L’article 3 du projet de loi Taubira révélé en intégralité par Numerama étend aux procureurs, sur autorisation du juge des libertés et de la détention (JLD), la possibilité de faire installer des micros ou des caméras chez des suspects. Auparavant cette possibilité n’était offerte qu’au juge d’instruction après l’ouverture d’une instruction, donc après la découverte de premiers indices permettant de présumer de la réalité de l’infraction.

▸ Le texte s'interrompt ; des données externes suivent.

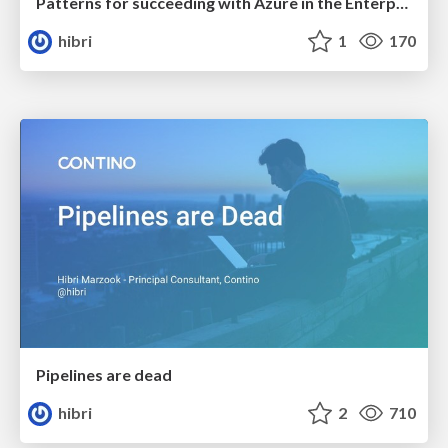
Patterns for succeeding with Azure in the Enterprise
hibri
1
170
Pipelines are dead
hibri
2
710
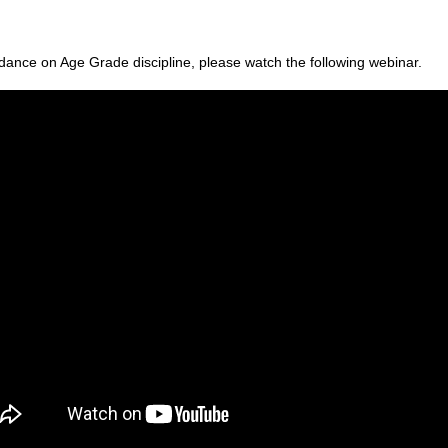
dance on Age Grade discipline, please watch the following webinar.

Si la loi est adoptée en l’état, le parquet pourra faire procéder aux mêmes surveillances dès le stade de l’enquête préliminaire. Le dispositif est en principe limité aux crimes et délits organisés, mais le code de procédure pénale prévient que « le fait que les opérations prévues au présent article révèlent des infractions autres que celles visées dans la décision du juge d’instruction ne constitue pas une cause de nullité des procédures incidentes » — ce qui par construction devrait s’appliquer aussi aux infractions découvertes lors d’enquêtes préliminaires.

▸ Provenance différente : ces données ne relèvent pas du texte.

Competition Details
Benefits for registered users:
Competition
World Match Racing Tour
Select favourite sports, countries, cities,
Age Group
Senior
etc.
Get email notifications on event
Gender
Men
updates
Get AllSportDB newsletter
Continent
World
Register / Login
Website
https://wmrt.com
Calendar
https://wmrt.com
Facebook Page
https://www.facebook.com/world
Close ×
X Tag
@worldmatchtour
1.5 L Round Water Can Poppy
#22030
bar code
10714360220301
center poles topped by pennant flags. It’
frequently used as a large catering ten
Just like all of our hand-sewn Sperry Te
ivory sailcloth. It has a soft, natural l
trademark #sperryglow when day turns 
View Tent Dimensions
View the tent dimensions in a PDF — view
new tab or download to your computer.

La lecture des e-mails et autres données dès l’enquête préliminaire
Dans le même esprit, la loi Taubira modifie également l’article 706-102-1 du code de procédure pénale, qui s’intéresse à la captation de données informatiques. L’article 3 du projet de loi donne là aussi au procureur les mêmes pouvoirs qu’au juge d’instruction, sur autorisation du JLD, pour mettre un ordinateur ou tout autre système informatique sous surveillance.
Là aussi, il s’agit d’autoriser ces pratiques dès le stade de l’enquête préliminaire et plus uniquement après l’ouverture d’une instruction.
Mais la loi Taubira va plus loin. L’article 3 complète les possibilités offertes en matière d’interceptions de données informatiques. Jusqu’à présent la captation des données se faisait en temps réel et permettait d’obtenir la copie de tout ce qui était affiché à l’écran à un instant T, de ce qui était saisi au clavier, ou de ce qui dit à travers un micro ou écouté à travers un casque ou des haut-parleurs.
Avec le texte proposé, pourraient aussi être obtenues toutes données « telles qu’elles sont stockées dans un système informatique », sans avoir à effectuer une perquisition. Le gouvernement prévient dans ses motifs qu’il s’agit notamment de permettre l’acquisition par les enquêteurs des e-mails stockés sur un suspect, ce qui permet de fouiller dans le passé et pas seulement de s’intéresser à ce qui est consulté ou envoyé au moment de la mise sous surveillance. C’était là une demande du parquet antiterroriste, qui se plaignait de devoir passer par une perquisition, qui oblige à prévenir le suspect qu’il est suspecté.